Re: 2 simple SQL questions: optimizing aggegate query - Mailing list pgsql-sql

From Alex Rice
Subject Re: 2 simple SQL questions: optimizing aggegate query
Date
Msg-id DC3C990C-7FF8-11D7-96E3-000393529642@ARCplanning.com
Whole thread Raw
In response to Re: 2 simple SQL questions: optimizing aggegate query  (Bruno Wolff III <bruno@wolff.to>)
List pgsql-sql
On Monday, May 5, 2003, at 07:28  PM, Bruno Wolff III wrote:

>> I am converting some existing query examples that use the form
>> SUM( dict.word IN ( word list...))
>> which doesn't work with pgsql.
>
> You want to do this outside the sum, not inside (and change sum to
> count). For example:
> select count(dict.word) from dict where word in (word list ...);
> (If word list is a select rather than a list of constants, you 
> currently
> want to use exists instead for performance reasons. In 7.4 that won't
> be a problem.)
>
> By putting things in the where close you don't have to examine all of
> the rows for each word - url pair. This may cut out a lot of rows that
> need to be examined if there is an index on dict.word and the number of
> words in a url is large relative to the number being searched on.
>

Bruno: Thanks! Using your advice, my queries are now < 1 sec!
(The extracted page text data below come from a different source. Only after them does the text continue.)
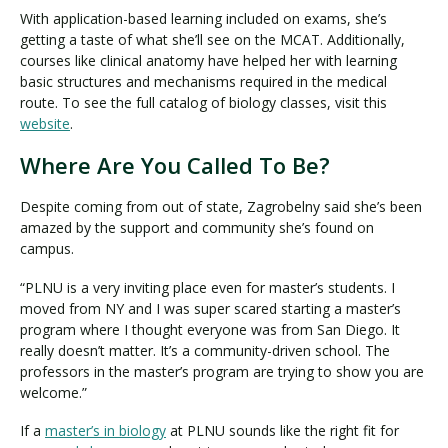
With application-based learning included on exams, she’s
getting a taste of what she’ll see on the MCAT. Additionally,
courses like clinical anatomy have helped her with learning
basic structures and mechanisms required in the medical
route. To see the full catalog of biology classes, visit this
website
.
Where Are You Called To Be?
Despite coming from out of state, Zagrobelny said she’s been
amazed by the support and community she’s found on
campus.
“PLNU is a very inviting place even for master’s students. I
moved from NY and I was super scared starting a master’s
program where I thought everyone was from San Diego. It
really doesn’t matter. It’s a community-driven school. The
professors in the master’s program are trying to show you are
welcome.”
If a
master’s in biology
at PLNU sounds like the right fit for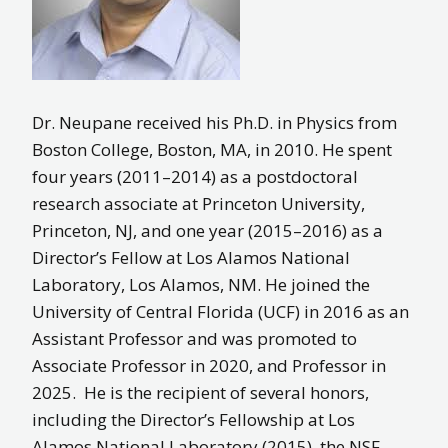
Dr. Neupane received his Ph.D. in Physics from
Boston College, Boston, MA, in 2010. He spent
four years (2011–2014) as a postdoctoral
research associate at Princeton University,
Princeton, NJ, and one year (2015–2016) as a
Director’s Fellow at Los Alamos National
Laboratory, Los Alamos, NM. He joined the
University of Central Florida (UCF) in 2016 as an
Assistant Professor and was promoted to
Associate Professor in 2020, and Professor in
2025. He is the recipient of several honors,
including the Director’s Fellowship at Los
Alamos National Laboratory (2015), the NSF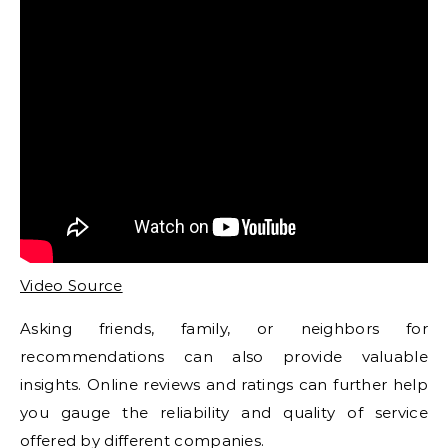
Video Source
Asking friends, family, or neighbors for
recommendations can also provide valuable
insights. Online reviews and ratings can further help
you gauge the reliability and quality of service
offered by different companies.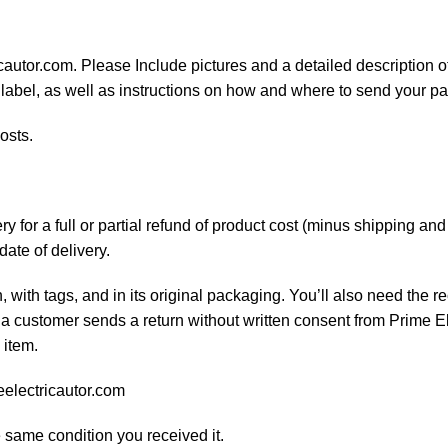
cautor.com. Please Include pictures and a detailed description o
 label, as well as instructions on how and where to send your p
osts.
 for a full or partial refund of product cost (minus shipping an
date of delivery.
, with tags, and in its original packaging. You’ll also need the re
 a customer sends a return without written consent from Prime El
 item.
eelectricautor.com
e same condition you received it.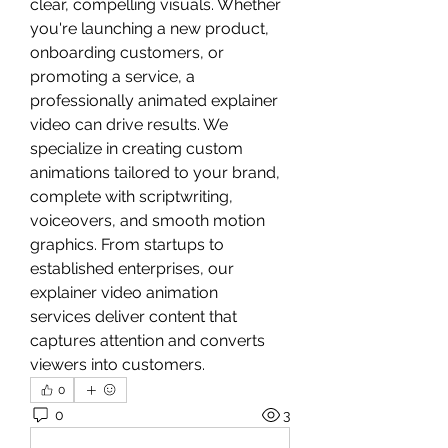
clear, compelling visuals. Whether 
you're launching a new product, 
onboarding customers, or 
promoting a service, a 
professionally animated explainer 
video can drive results. We 
specialize in creating custom 
animations tailored to your brand, 
complete with scriptwriting, 
voiceovers, and smooth motion 
graphics. From startups to 
established enterprises, our 
explainer video animation 
services deliver content that 
captures attention and converts 
viewers into customers.
0
0
3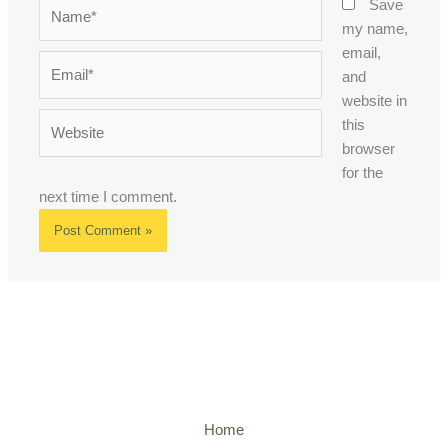
Name*
Save
my name,
email,
Email*
and
website in
Website
this
browser
for the
next time I comment.
Home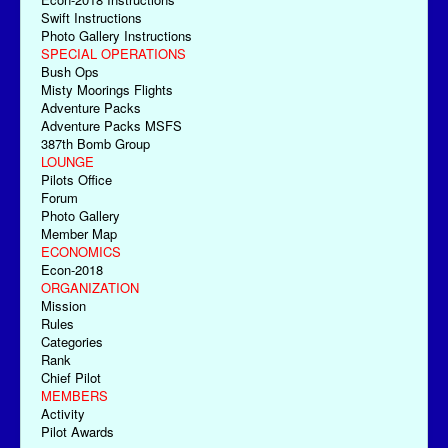
Swift Instructions
Photo Gallery Instructions
SPECIAL OPERATIONS
Bush Ops
Misty Moorings Flights
Adventure Packs
Adventure Packs MSFS
387th Bomb Group
LOUNGE
Pilots Office
Forum
Photo Gallery
Member Map
ECONOMICS
Econ-2018
ORGANIZATION
Mission
Rules
Categories
Rank
Chief Pilot
MEMBERS
Activity
Pilot Awards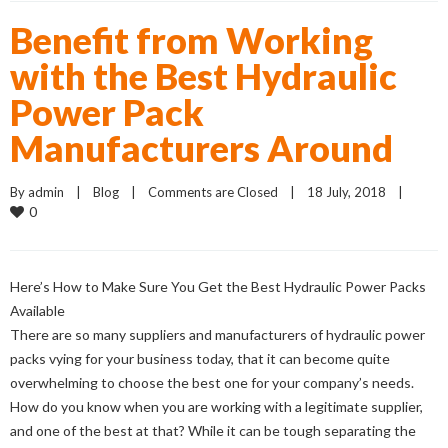
Benefit from Working
with the Best Hydraulic
Power Pack
Manufacturers Around
By 
admin
    |    
Blog
    |    
Comments are Closed
    |    18 July, 2018    |    
0
Here’s How to Make Sure You Get the Best Hydraulic Power Packs
Available
There are so many suppliers and manufacturers of hydraulic power
packs vying for your business today, that it can become quite
overwhelming to choose the best one for your company’s needs.
How do you know when you are working with a legitimate supplier,
and one of the best at that? While it can be tough separating the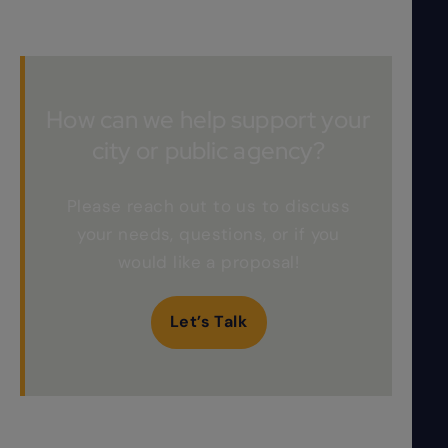
How can we help support your
city or public agency?
Please reach out to us to discuss
your needs, questions, or if you
would like a proposal!
Let’s Talk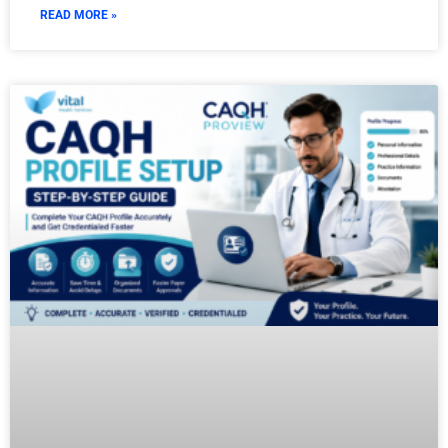
READ MORE »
Using 
this form

SELECT url_id, url.url, url.txt, url.content_type,url.docsize, count(dict.word) AS rank
FROM url,dict WHERE word IN ('word1', 'word2', ...)
AND url.rec_id = dict.url_id
GROUP BY url_id, url, txt, content_type, docsize
ORDER BY rank DESC;

I have also upgraded to pgsql 7.3.2, and the query I posted yesterday 
"sum( case ... ) " is a lot faster as well (about 2 seconds now). So I 
think maybe there was also something wrong with my indices yesterday- 
in addition to there being something wrong with my SQL. :-)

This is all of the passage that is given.